▸ WORK TASK
Would you transcribe exactly the lines from the one containing "Проект создан сервисом" to the last line of the data below, both ends included, but none of the pictures?

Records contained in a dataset
────────
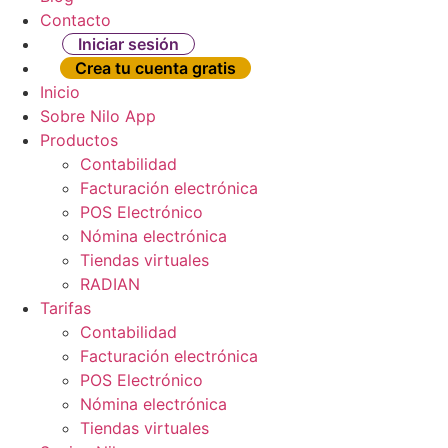
Contacto
Iniciar sesión
Crea tu cuenta gratis
Inicio
Sobre Nilo App
Productos
Contabilidad
Facturación electrónica
POS Electrónico
Nómina electrónica
Tiendas virtuales
RADIAN
Tarifas
Contabilidad
Facturación electrónica
POS Electrónico
Nómina electrónica
Tiendas virtuales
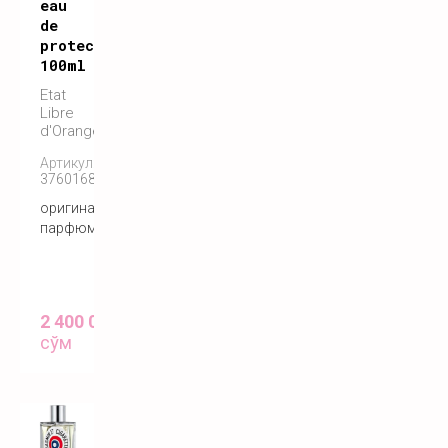
eau
de
protection
100ml
Etat
Libre
d'Orange
Артикул:
3760168591129
оригинальный
парфюм
2 400 000
сўм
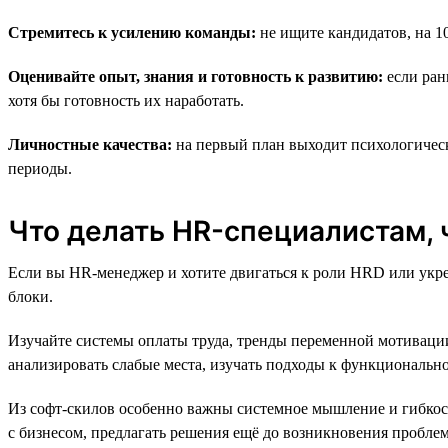
Стремитесь к усилению команды:
не ищите кандидатов, на 1
Оценивайте опыт, знания и готовность к развитию:
если ран
хотя бы готовность их наработать.
Личностные качества:
на первый план выходит психологическ
периоды.
Что делать HR-специалистам,
Если вы HR-менеджер и хотите двигаться к роли HRD или укреп
блоки.
Изучайте системы оплаты труда, тренды переменной мотивации
анализировать слабые места, изучать подходы к функциональ
Из софт-скилов особенно важны системное мышление и гибкост
с бизнесом, предлагать решения ещё до возникновения пробле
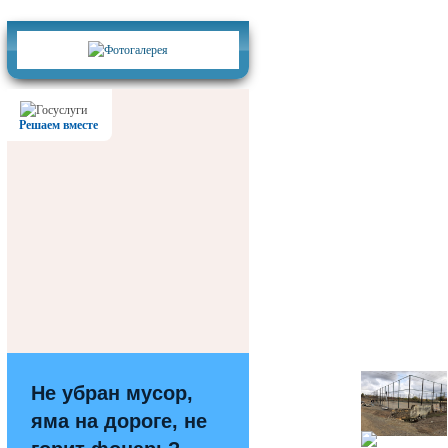
Фотогалерея
Решаем вместе
Не убран мусор,
яма на дороге, не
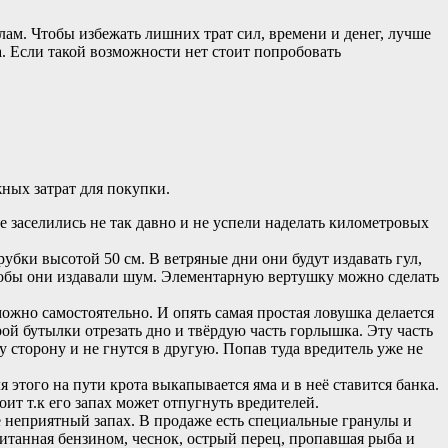
м. Чтобы избежать лишних трат сил, времени и денег, лучше
а. Если такой возможности нет стоит попробовать
ных затрат для покупки.
 заселились не так давно и не успели наделать километровых
убки высотой 50 см. В ветряные дни они будут издавать гул,
 чтобы они издавали шум. Элементарную вертушку можно сделать
жно самостоятельно. И опять самая простая ловушка делается
орой бутылки отрезать дно и твёрдую часть горлышка. Эту часть
у сторону и не гнутся в другую. Попав туда вредитель уже не
этого на пути крота выкапывается яма и в неё ставится банка.
т т.к его запах может отпугнуть вредителей.
 неприятный запах. В продаже есть специальные гранулы и
питанная бензином, чеснок, острый перец, пропавшая рыба и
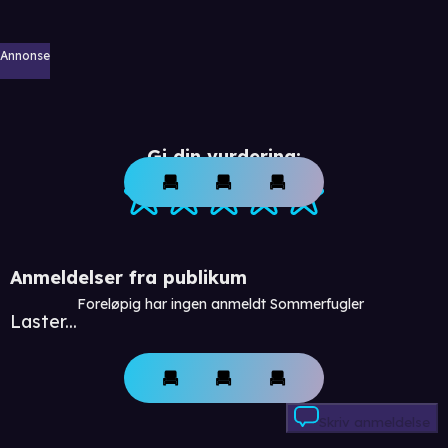
Annonse
Gi din vurdering:
Anmeldelser fra publikum
Foreløpig har ingen anmeldt Sommerfugler
Laster...
Skriv anmeldelse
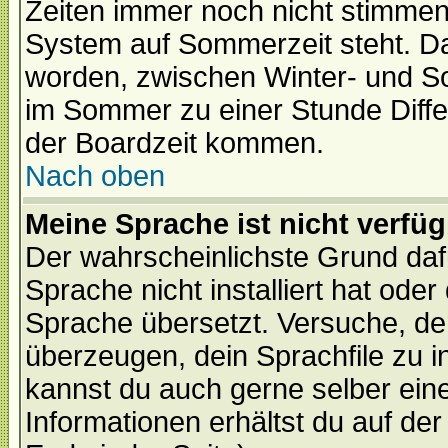
Zeiten immer noch nicht stimmen
System auf Sommerzeit steht. Da
worden, zwischen Winter- und S
im Sommer zu einer Stunde Diff
der Boardzeit kommen.
Nach oben
Meine Sprache ist nicht verfüg
Der wahrscheinlichste Grund dafü
Sprache nicht installiert hat ode
Sprache übersetzt. Versuche, de
überzeugen, dein Sprachfile zu inst
kannst du auch gerne selber ein
Informationen erhältst du auf de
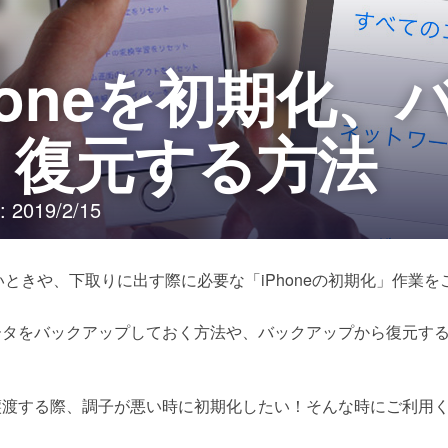
honeを初期化
、復元する方法
2019/2/15
りたいときや、下取りに出す際に必要な「iPhoneの初期化」作業
ータをバックアップしておく方法や、バックアップから復元す
譲渡する際、調子が悪い時に初期化したい！そんな時にご利用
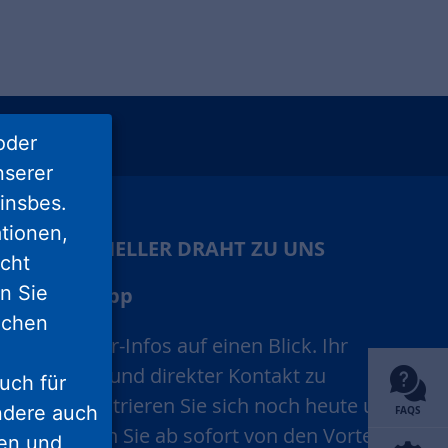
oder
unu
xing
nserer
insbes.
tionen,
IHR SCHNELLER DRAHT ZU UNS
icht
nn Sie
Mieter-App
lichen
Alle Mieter-Infos auf einen Blick. Ihr
schneller und direkter Kontakt zu
uch für
uns. Registrieren Sie sich noch heute und
ondere auch
FAQS
profitieren Sie ab sofort von den Vorteilen
ten und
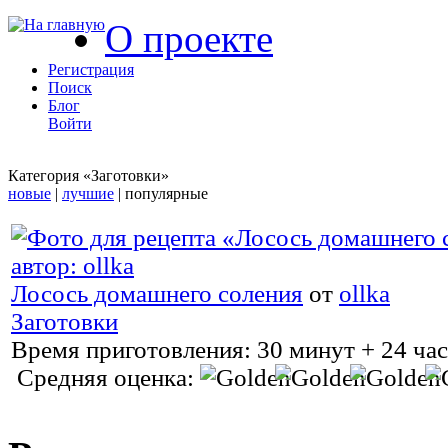
О проекте
Регистрация
Поиск
Блог
Войти
Категория «Заготовки»
новые
|
лучшие
| популярные
Лосось домашнего соления
от
ollka
Заготовки
Время приготовления:
30 минут + 24 час
Средняя оценка:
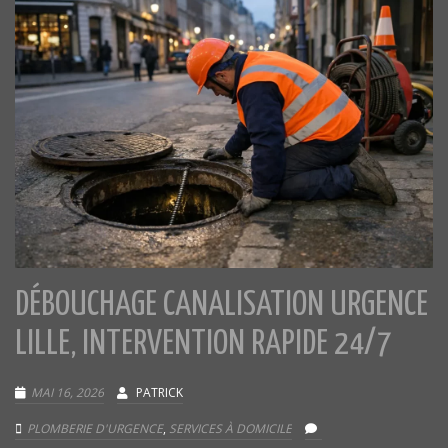
DÉBOUCHAGE CANALISATION URGENCE
LILLE, INTERVENTION RAPIDE 24/7
MAI 16, 2026
PATRICK
PLOMBERIE D'URGENCE
,
SERVICES À DOMICILE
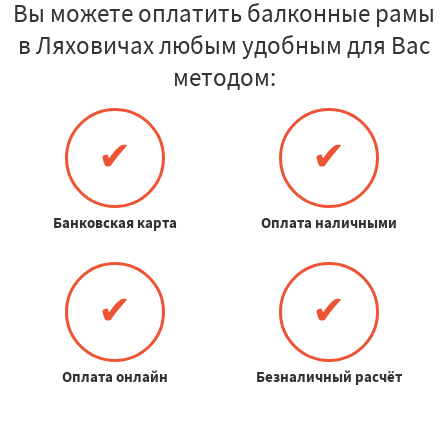
Вы можете оплатить балконные рамы
в Ляховичах любым удобным для Вас
методом:
✔
✔
Банковская карта
Оплата наличными
✔
✔
Оплата онлайн
Безналичный расчёт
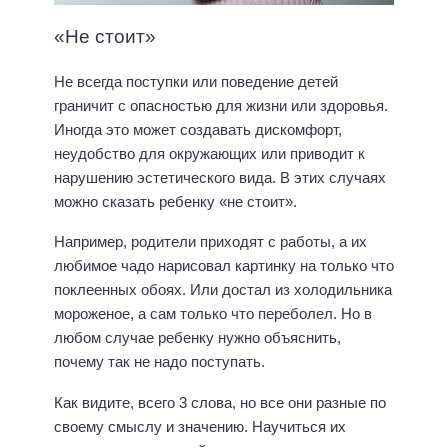
«Не стоит»
Не всегда поступки или поведение детей
граничит с опасностью для жизни или здоровья.
Иногда это может создавать дискомфорт,
неудобство для окружающих или приводит к
нарушению эстетического вида. В этих случаях
можно сказать ребенку «не стоит».
Например, родители приходят с работы, а их
любимое чадо нарисовал картинку на только что
поклеенных обоях. Или достал из холодильника
мороженое, а сам только что переболел. Но в
любом случае ребенку нужно объяснить,
почему так не надо поступать.
Как видите, всего 3 слова, но все они разные по
своему смыслу и значению. Научиться их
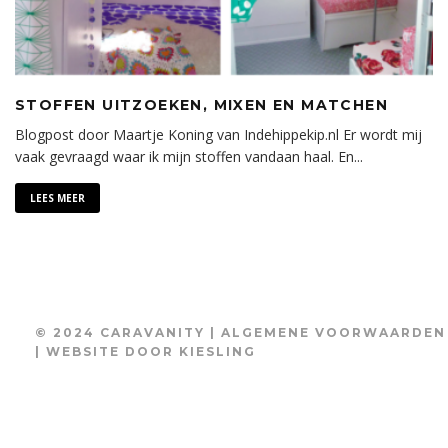
STOFFEN UITZOEKEN, MIXEN EN MATCHEN
Blogpost door Maartje Koning van Indehippekip.nl Er wordt mij
vaak gevraagd waar ik mijn stoffen vandaan haal. En
...
LEES MEER
© 2024 CARAVANITY |
ALGEMENE VOORWAARDEN
| WEBSITE DOOR
KIESLING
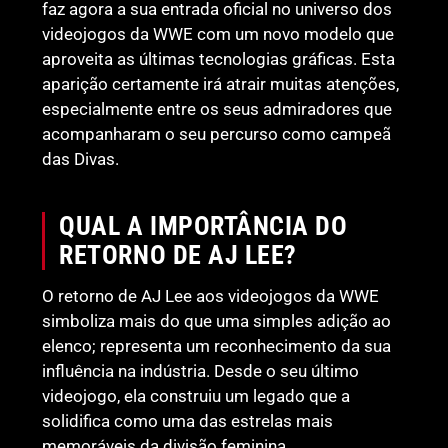
faz agora a sua entrada oficial no universo dos
videojogos da WWE com um novo modelo que
aproveita as últimas tecnologias gráficas. Esta
aparição certamente irá atrair muitas atenções,
especialmente entre os seus admiradores que
acompanharam o seu percurso como campeã
das Divas.
QUAL A IMPORTÂNCIA DO
RETORNO DE AJ LEE?
O retorno de AJ Lee aos videojogos da WWE
simboliza mais do que uma simples adição ao
elenco; representa um reconhecimento da sua
influência na indústria. Desde o seu último
videojogo, ela construiu um legado que a
solidifica como uma das estrelas mais
memoráveis da divisão feminina.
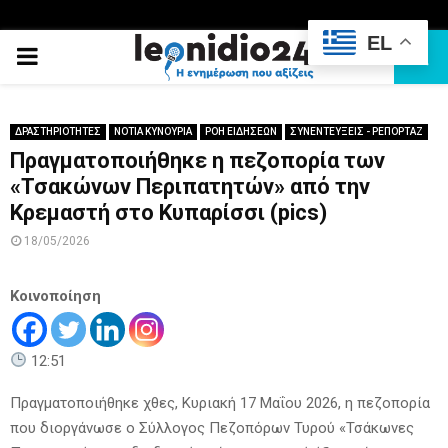
EL
PRIMARY
MENU
ΔΡΑΣΤΗΡΙΟΤΗΤΕΣ
ΝΟΤΙΑ ΚΥΝΟΥΡΙΑ
ΡΟΗ ΕΙΔΗΣΕΩΝ
ΣΥΝΕΝΤΕΥΞΕΙΣ - ΡΕΠΟΡΤΑΖ
Πραγματοποιήθηκε η πεζοπορία των
«Τσακώνων Περιπατητών» από την
Κρεμαστή στο Κυπαρίσσι (pics)
18/05/2026
Κοινοποίηση
12:51
Πραγματοποιήθηκε χθες, Κυριακή 17 Μαΐου 2026, η πεζοπορία
που διοργάνωσε ο Σύλλογος Πεζοπόρων Τυρού «Τσάκωνες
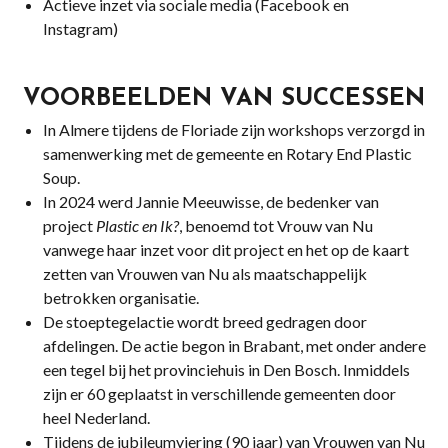
Actieve inzet via sociale media (Facebook en
Instagram)
VOORBEELDEN VAN SUCCESSEN
In Almere tijdens de Floriade zijn workshops verzorgd in
samenwerking met de gemeente en Rotary End Plastic
Soup.
In 2024 werd Jannie Meeuwisse, de bedenker van
project
Plastic en Ik?
, benoemd tot Vrouw van Nu
vanwege haar inzet voor dit project en het op de kaart
zetten van Vrouwen van Nu als maatschappelijk
betrokken organisatie.
De stoeptegelactie wordt breed gedragen door
afdelingen. De actie begon in Brabant, met onder andere
een tegel bij het provinciehuis in Den Bosch. Inmiddels
zijn er 60 geplaatst in verschillende gemeenten door
heel Nederland.
Tijdens de jubileumviering (90 jaar) van Vrouwen van Nu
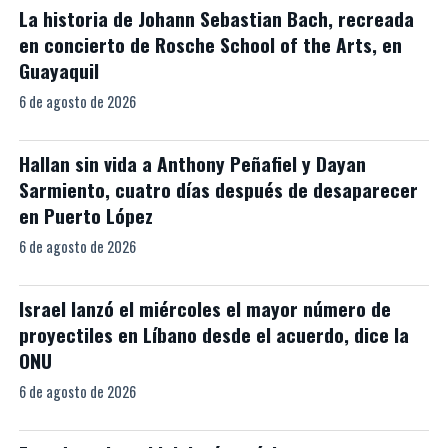
La historia de Johann Sebastian Bach, recreada
en concierto de Rosche School of the Arts, en
Guayaquil
6 de agosto de 2026
Hallan sin vida a Anthony Peñafiel y Dayan
Sarmiento, cuatro días después de desaparecer
en Puerto López
6 de agosto de 2026
Israel lanzó el miércoles el mayor número de
proyectiles en Líbano desde el acuerdo, dice la
ONU
6 de agosto de 2026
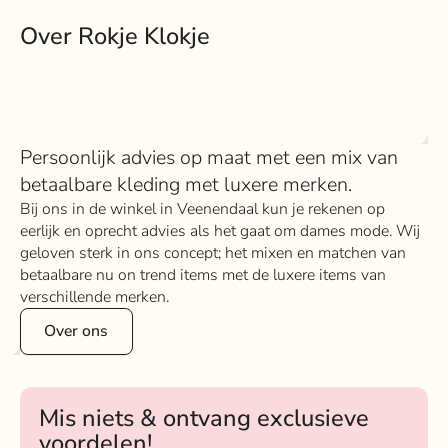
Over Rokje Klokje
Persoonlijk advies op maat met een mix van
betaalbare kleding met luxere merken.
Bij ons in de winkel in Veenendaal kun je rekenen op
eerlijk en oprecht advies als het gaat om dames mode. Wij
geloven sterk in ons concept; het mixen en matchen van
betaalbare nu on trend items met de luxere items van
verschillende merken.
Over ons
Mis niets & ontvang exclusieve
voordelen!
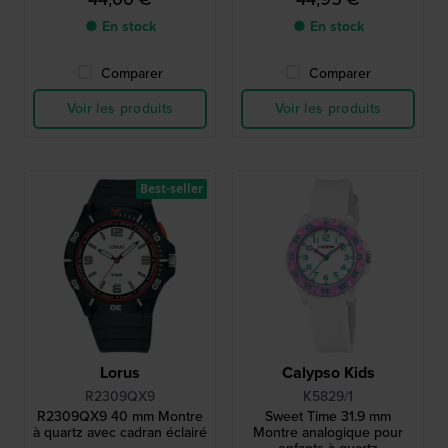
● En stock
● En stock
Comparer
Comparer
Voir les produits
Voir les produits
Best-seller
Lorus
Calypso Kids
R2309QX9
K5829/1
R2309QX9 40 mm Montre
Sweet Time 31.9 mm
à quartz avec cadran éclairé
Montre analogique pour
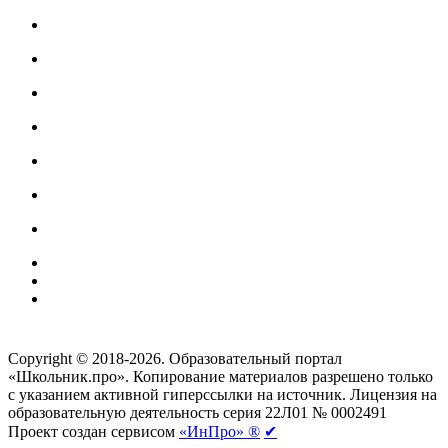
Создание сайтов
веб-студия «Rouks»
Copyright © 2018-2026. Образовательный портал
«Школьник.про». Копирование материалов разрешено только
с указанием активной гиперссылки на источник. Лицензия на
образовательную деятельность серия 22Л01 № 0002491
Проект создан сервисом
«ИнПро» ®
✔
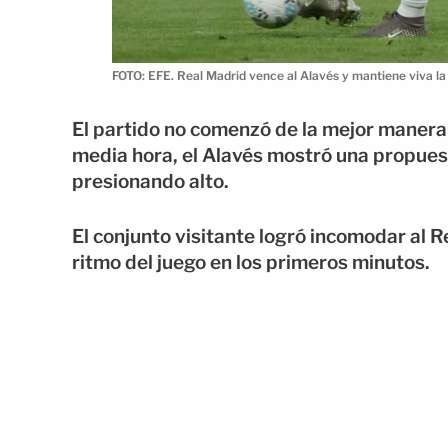
FOTO: EFE. Real Madrid vence al Alavés y mantiene viva la
El partido no comenzó de la mejor manera
media hora, el Alavés mostró una propues
presionando alto.
El conjunto visitante logró incomodar al R
ritmo del juego en los primeros minutos.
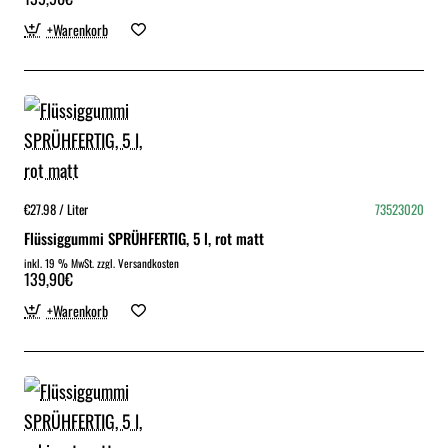
+Warenkorb
€27.98 / Liter
73523020
Flüssiggummi SPRÜHFERTIG, 5 l, rot matt
inkl. 19 % MwSt. zzgl. Versandkosten
139,90€
+Warenkorb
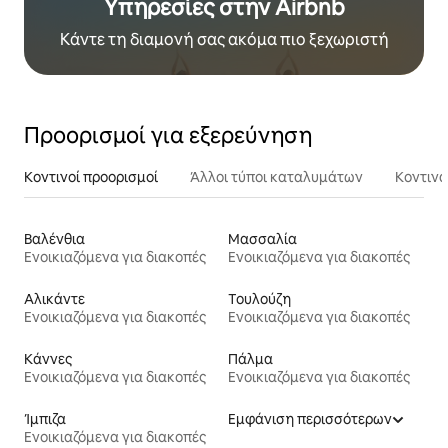
Υπηρεσίες στην Airbnb
Κάντε τη διαμονή σας ακόμα πιο ξεχωριστή
Προορισμοί για εξερεύνηση
Κοντινοί προορισμοί
Άλλοι τύποι καταλυμάτων
Κοντινά
Βαλένθια
Μασσαλία
Ενοικιαζόμενα για διακοπές
Ενοικιαζόμενα για διακοπές
Αλικάντε
Τουλούζη
Ενοικιαζόμενα για διακοπές
Ενοικιαζόμενα για διακοπές
Κάννες
Πάλμα
Ενοικιαζόμενα για διακοπές
Ενοικιαζόμενα για διακοπές
Ίμπιζα
Εμφάνιση περισσότερων
Ενοικιαζόμενα για διακοπές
────────
▸ EXERCISE RESULT
Проект создан сервисом
«ИнПро» ®
✔
FOTO: EFE. Real Madrid vence al Alavés y mantiene viva la
El partido no comenzó de la mejor manera
media hora, el Alavés mostró una propues
presionando alto.
El conjunto visitante logró incomodar al R
ritmo del juego en los primeros minutos.
+Warenkorb
€27.98 / Liter
73523020
Flüssiggummi SPRÜHFERTIG, 5 l, rot matt
inkl. 19 % MwSt. zzgl. Versandkosten
139,90€
+Warenkorb
Υπηρεσίες στην Airbnb
Κάντε τη διαμονή σας ακόμα πιο ξεχωριστή
Προορισμοί για εξερεύνηση
Κοντινοί προορισμοί
Άλλοι τύποι καταλυμάτων
Κοντινά
Βαλένθια
Μασσαλία
Ενοικιαζόμενα για διακοπές
Ενοικιαζόμενα για διακοπές
Αλικάντε
Τουλούζη
Ενοικιαζόμενα για διακοπές
Ενοικιαζόμενα για διακοπές
Κάννες
Πάλμα
Ενοικιαζόμενα για διακοπές
Ενοικιαζόμενα για διακοπές
Ίμπιζα
Εμφάνιση περισσότερων
Ενοικιαζόμενα για διακοπές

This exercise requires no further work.